For more information on each of Arkansas’ navigable rivers, click the links below.
The Mississippi River forms the eastern border of the state. This mighty river is the main trade corridor for goods produced in the northern part of the U.S. traveling to gateway ports near the Gulf of Mexico.
The Arkansas, Ouachita, Red and White Rivers are also important transportation routes serving Arkansas. As trade between the U.S. and Latin America grows, the importance of Arkansas waterways and the strategic location of the state will enhance manufacturing and distribution opportunities. Arkansas enjoys one of the largest inventories of navigable waterways in the nation with 1000 miles along five rivers.
MKARNS (McClellan-Kerr Arkansas River Navigation System)
The MKARNS provides navigation through Arkansas to Catoosa, Oklahoma, near Tulsa. In 2015, the MKARNS received the designation of Marine Highway 40 (M-40) through the US Department of Transportation's Maritime Administration (MARAD) America's Highway Program. 308 miles of channel are located in Arkansas and public ports are located at Pine Bluff, Little Rock, and Fort Smith. An estimated $5 billion in private investments have been made on the navigation system since it was opened in 1971.

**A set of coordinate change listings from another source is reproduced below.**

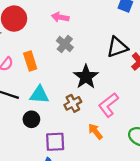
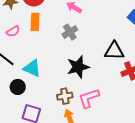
orange rectangle: (30, 61) -> (35, 22), moved
brown cross: (73, 103) -> (65, 96), moved

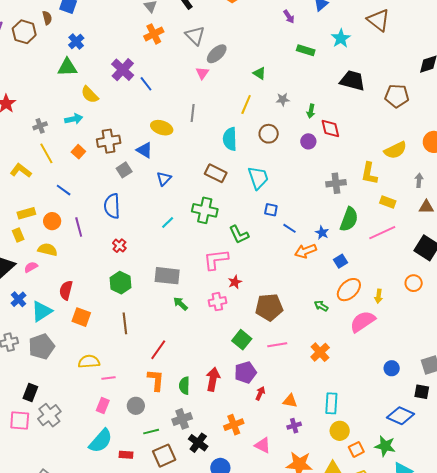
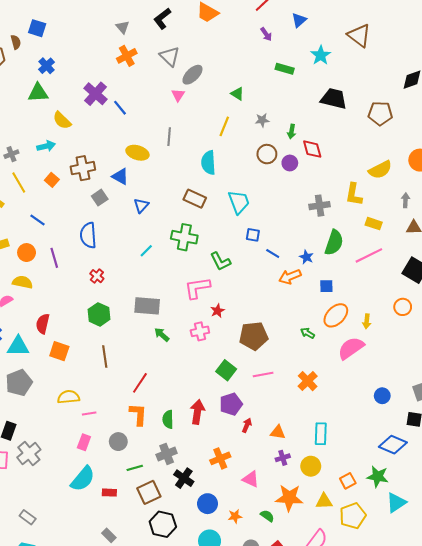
brown circle: (269, 134) -> (267, 154), moved
blue square: (340, 261) -> (326, 286), turned 32
cyan triangle: (42, 311) -> (18, 346), turned 35
yellow circle: (340, 431) -> (311, 466), moved

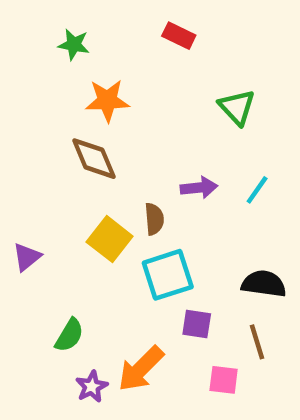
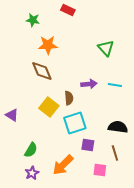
red rectangle: (179, 36) -> (68, 10), moved
cyan line: (257, 190) -> (115, 85), turned 64
purple triangle: (27, 257) -> (12, 115), turned -48
purple star: (92, 387) -> (32, 173), moved

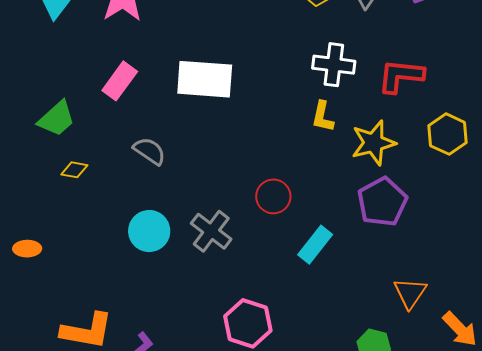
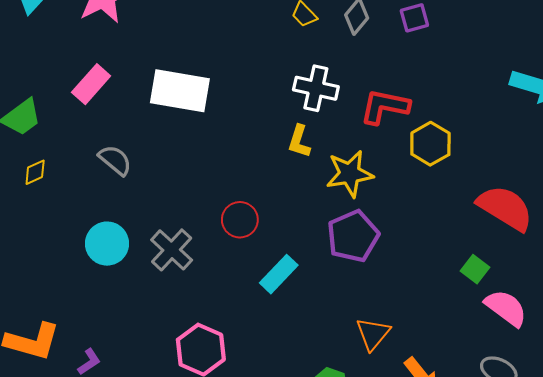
yellow hexagon: (448, 134) -> (430, 144), moved
yellow diamond: (74, 170) -> (35, 172), turned -40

On December 30, 1970, the Arkansas River navigation project was declared operational.
The largest commercial river in the country forms 320 miles of the eastern border of Arkansas. Approximately 200 million tons of commodities pass by the state on the waterway each year. Public ports in Arkansas are located at Osceola, West Memphis, Helena, West Helena, and Yellow Bend, near McGehee.
The Mississippi River wa the principal outlet for the newly settled are of mid-America in the 19th century.

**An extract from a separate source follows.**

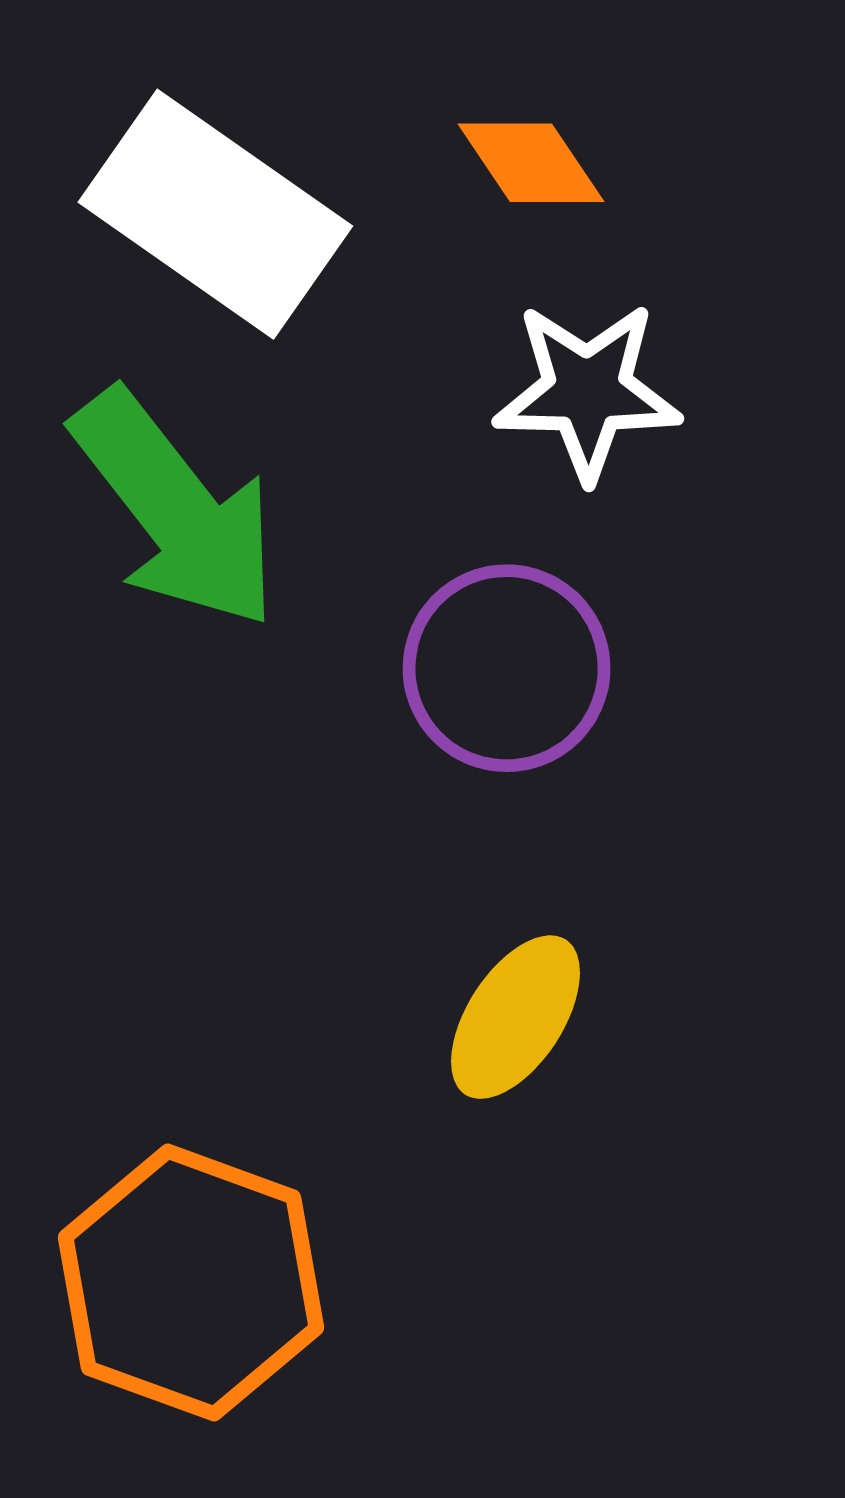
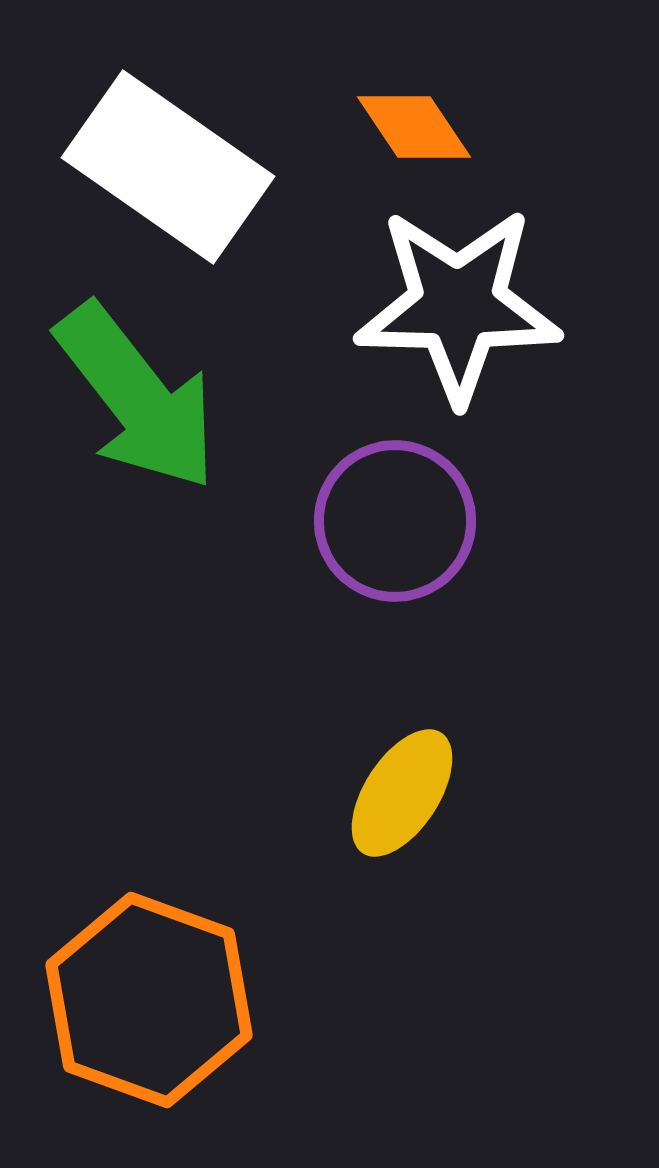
white star: (587, 391) -> (458, 305), size x1.4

(Ouachita/Black Navigation System)
The Ouachita River has a 9-foot deep channel to Camden, Arkansas, a distance of 117 miles upstream of the Louisiana state line. Public ports are located at Camden and Crossett. Tetra Technologies depends on the Ouachita/Black Navigation System to move calcium chloride to oil wells in Texas and elsewhere.
The streamer B.L. Hodge traveled the Ouachita River to bring Confederate General Kirby Smith and his staff to Camden durinf the Civil War.This vessel served as a Confederate troop and supply boat for the duration of the War.
(J. Bennett Johnson Waterway)
Currently, the Red River is navigable to Shreveport, Louisiana. A U.S. Army Corps of Engineers (USACE) study has been done to allow navigation into Arkansas to Index Bridge (between Texarkana and Ashdown, Arkansas). There are also variations calling for navigation to Garland City and Fulton, Arkansas. Each study has a determining cost/benefit ratio; unfortunately, the ratio does not meet the minimum requirement set by USACE.
Navigation is presently available on a seasonal basis with a 9-foot deep channel to Newport, a distance of 255 miles from the Mississippi River. Primary products are agricultural commodities, chemicals, and aggregates. The Memphis District of the U.S. Army Corps of Engineers is currently studying expanding navigation from about 57 percent of the year to 95 percent of the year.
In the late 1800's competition among steamboat captains drove them to offer various prizes to the captain who could bring out the first bale of new cotton each season. Prizes included whiskey and pork.